Transcribe the whole listing below. Pictures do not go in the copy.
------ DATA FOR REVIEW
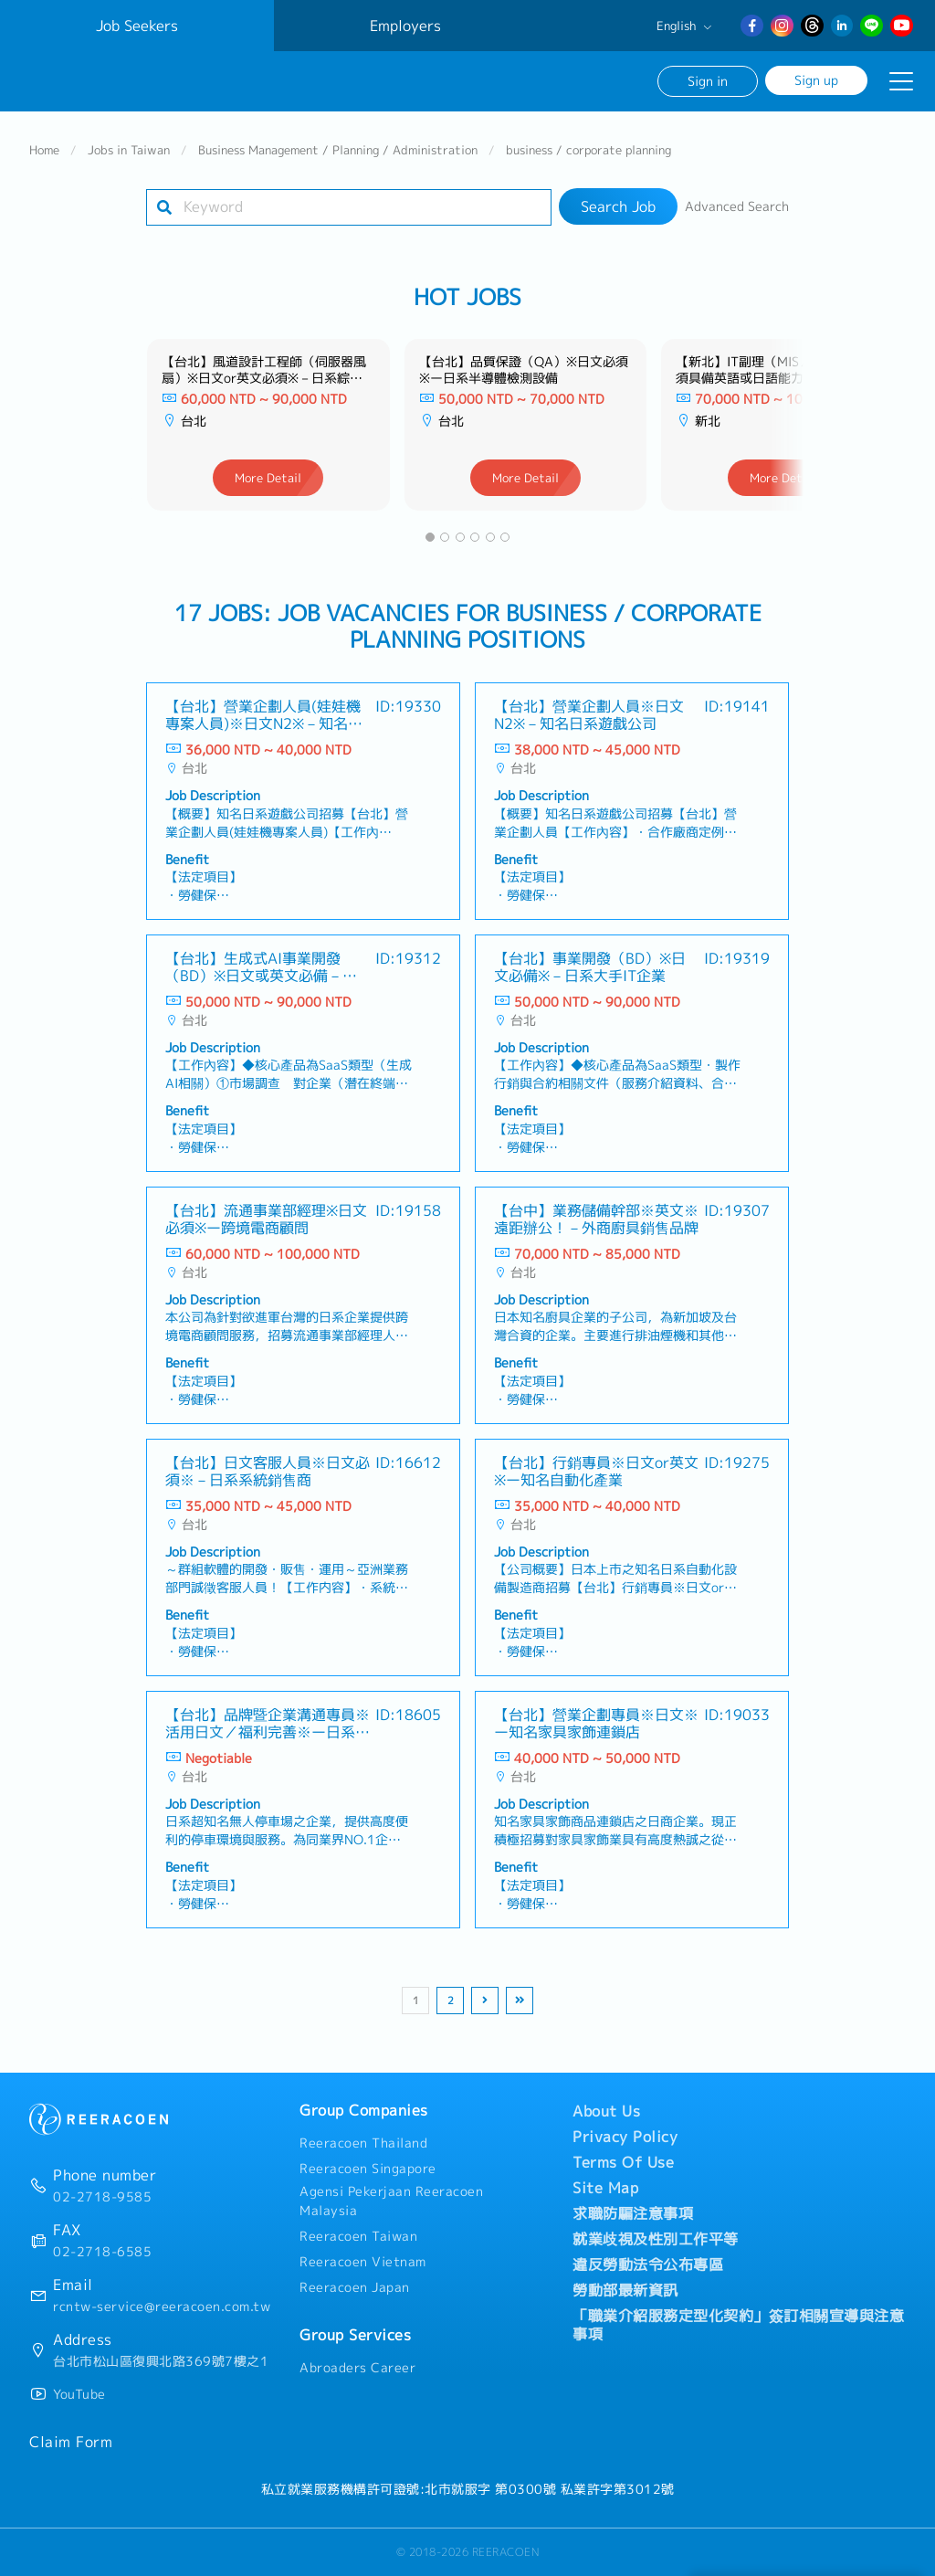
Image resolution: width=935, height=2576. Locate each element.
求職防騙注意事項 (633, 2213)
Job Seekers (137, 26)
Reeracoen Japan (354, 2287)
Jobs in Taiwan (129, 150)
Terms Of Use (623, 2162)
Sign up (816, 80)
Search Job (618, 206)
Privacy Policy (625, 2136)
------------
(SOLUTION TO THIS PROBLEM):
Image resolution: width=935, height=2576. Locate each element.
求職防騙注意事項 (633, 2213)
Job Seekers (137, 26)
Reeracoen Japan (354, 2287)
Jobs in Taiwan (129, 150)
Terms Of Use (623, 2162)
Sign up (816, 80)
Search Job (618, 206)
Privacy Policy (625, 2136)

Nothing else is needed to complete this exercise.